(Saved data entries)
• • • •

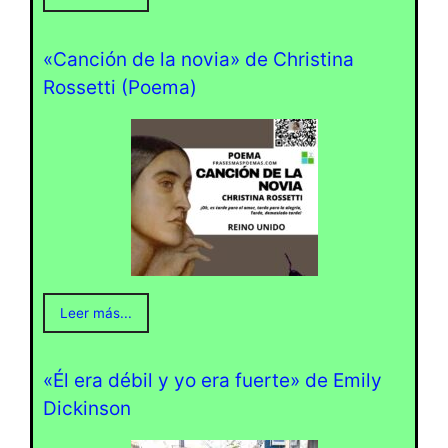
«Canción de la novia» de Christina
Rossetti (Poema)
Leer más...
«Él era débil y yo era fuerte» de Emily
Dickinson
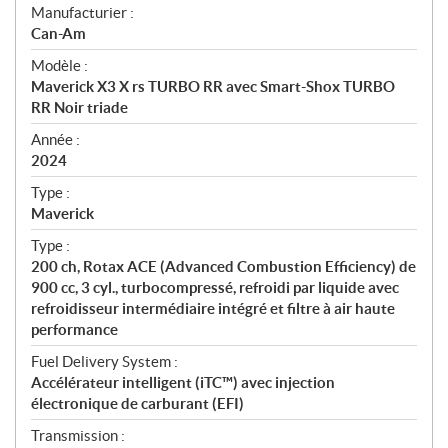
S
Manufacturier :
p
Can-Am
é
Modèle :
c
Maverick X3 X rs TURBO RR avec Smart-Shox TURBO
i
RR Noir triade
f
i
Année :
2024
c
a
Type :
t
Maverick
i
Type :
o
200 ch, Rotax ACE (Advanced Combustion Efficiency) de
n
900 cc, 3 cyl., turbocompressé, refroidi par liquide avec
s
refroidisseur intermédiaire intégré et filtre à air haute
performance
Fuel Delivery System :
Accélérateur intelligent (iTC™) avec injection
électronique de carburant (EFI)
Transmission :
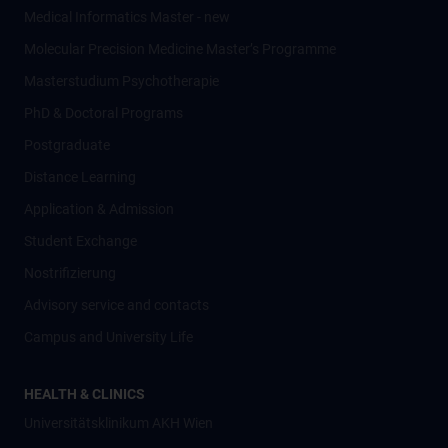
Medical Informatics Master - new
Molecular Precision Medicine Master’s Programme
Masterstudium Psychotherapie
PhD & Doctoral Programs
Postgraduate
Distance Learning
Application & Admission
Student Exchange
Nostrifizierung
Advisory service and contacts
Campus and University Life
HEALTH & CLINICS
Universitätsklinikum AKH Wien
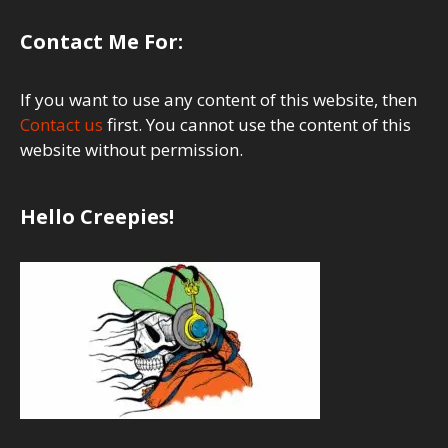
Contact Me For:
If you want to use any content of this website, then
Contact us
first. You cannot use the content of this
website without permission.
Hello Creepies!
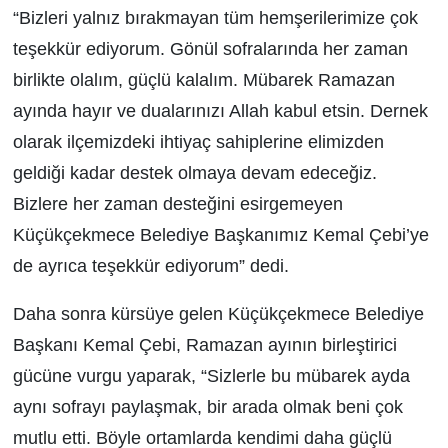
“Bizleri yalnız bırakmayan tüm hemşerilerimize çok
teşekkür ediyorum. Gönül sofralarında her zaman
birlikte olalım, güçlü kalalım. Mübarek Ramazan
ayında hayır ve dualarınızı Allah kabul etsin. Dernek
olarak ilçemizdeki ihtiyaç sahiplerine elimizden
geldiği kadar destek olmaya devam edeceğiz.
Bizlere her zaman desteğini esirgemeyen
Küçükçekmece Belediye Başkanımız Kemal Çebi’ye
de ayrıca teşekkür ediyorum” dedi.
Daha sonra kürsüye gelen Küçükçekmece Belediye
Başkanı Kemal Çebi, Ramazan ayının birleştirici
gücüne vurgu yaparak, “Sizlerle bu mübarek ayda
aynı sofrayı paylaşmak, bir arada olmak beni çok
mutlu etti. Böyle ortamlarda kendimi daha güçlü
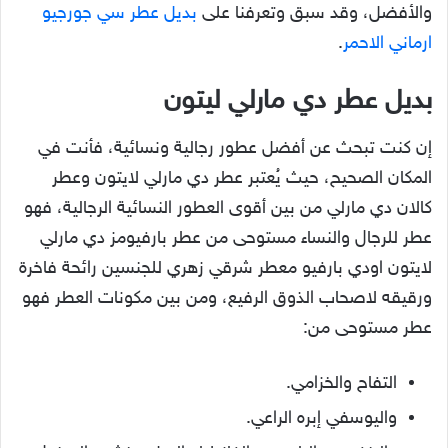
والأفضل، وقد سبق وتعرفنا على
بديل عطر سي جورجيو
ارماني الاحمر
.
بديل عطر دي مارلي ليتون
إن كنت تبحث عن أفضل عطور رجالية ونسائية، فأنت في
المكان الصحيح، حيث يُعتبر عطر دي مارلي لايتون وعطر
كالان دي مارلي من بين أقوى العطور النسائية الرجالية، فهو
عطر للرجال والنساء مستوحى من عطر بارفيومز دي مارلي
لايتون اودي بارفيو معطر شرقي زهري للجنسين رائحة فاخرة
ورقيقه لاصحاب الذوق الرفيع، ومن بين مكونات العطر فهو
عطر مستوحى من:
التفاح والخزامي.
واليوسفي إبره الراعي.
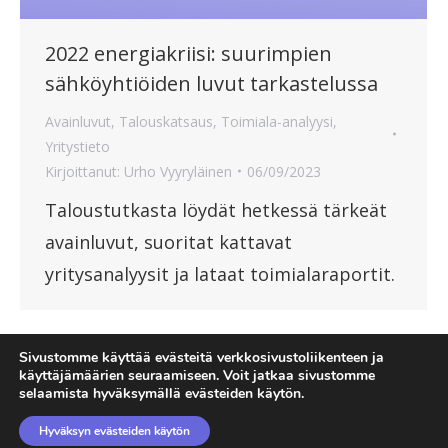
2022 energiakriisi: suurimpien
sähköyhtiöiden luvut tarkastelussa
Avainluvut
,
Talouskatsaus
,
Toimiala-analyysi
,
Yritystieto
Kirjoittanut:
Urho Vyyryläinen
06/09/2023
Taloustutkasta löydät hetkessä tärkeät
avainluvut, suoritat kattavat
yritysanalyysit ja lataat toimialaraportit.
Sivustomme käyttää evästeitä verkkosivustoliikenteen ja
1
2
käyttäjämäärien seuraamiseen. Voit jatkaa sivustomme
selaamista hyväksymällä evästeiden käytön.
Hyväksyn evästeiden käytön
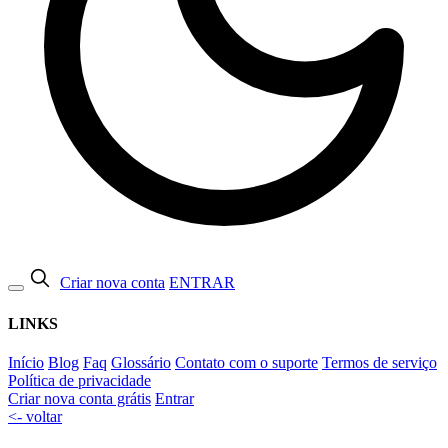
Criar nova conta
ENTRAR
LINKS
Início
Blog
Faq
Glossário
Contato com o suporte
Termos de serviço
Política de privacidade
Criar nova conta grátis
Entrar
<- voltar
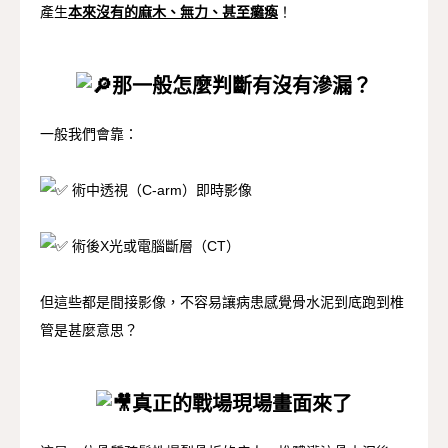
產生
本來沒有的麻木、無力、甚至癱瘓
！
那一般怎麼判斷有沒有滲漏？
一般我們會靠：
術中透視（C-arm）即時影像
術後X光或電腦斷層（CT）
但這些都是間接影像，不容易讓病患感覺骨水泥到底跑到椎
管是甚麼意思？
真正的戰場現場畫面來了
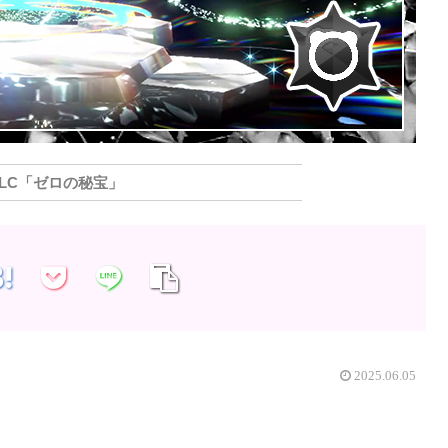
DLC「ゼロの秘宝」
2025.06.05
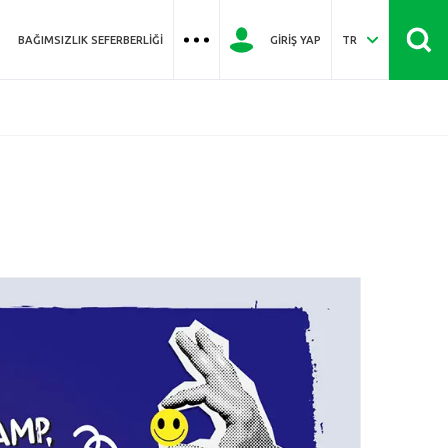
BAĞIMSIZLIK SEFERBERLIĞI
GIRIŞ YAP
TR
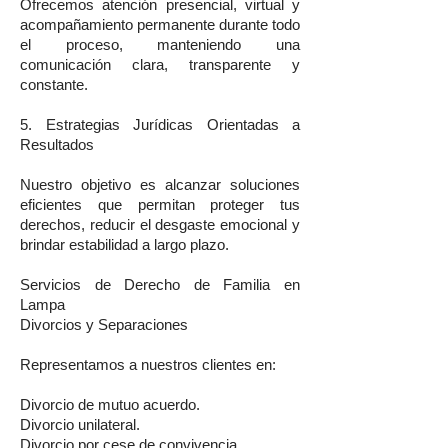
Ofrecemos atención presencial, virtual y
acompañamiento permanente durante todo
el proceso, manteniendo una
comunicación clara, transparente y
constante.
5. Estrategias Jurídicas Orientadas a
Resultados
Nuestro objetivo es alcanzar soluciones
eficientes que permitan proteger tus
derechos, reducir el desgaste emocional y
brindar estabilidad a largo plazo.
Servicios de Derecho de Familia en
Lampa
Divorcios y Separaciones
Representamos a nuestros clientes en:
Divorcio de mutuo acuerdo.
Divorcio unilateral.
Divorcio por cese de convivencia.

• • • •

Starting from the line containing "Nuestro objetivo es alcanzar soluciones", repeat each line through the end of the entries, exactly.

■ **WRITTEN ANSWER**
Nuestro objetivo es alcanzar soluciones
eficientes que permitan proteger tus
derechos, reducir el desgaste emocional y
brindar estabilidad a largo plazo.
Servicios de Derecho de Familia en
Lampa
Divorcios y Separaciones
Representamos a nuestros clientes en:
Divorcio de mutuo acuerdo.
Divorcio unilateral.
Divorcio por cese de convivencia.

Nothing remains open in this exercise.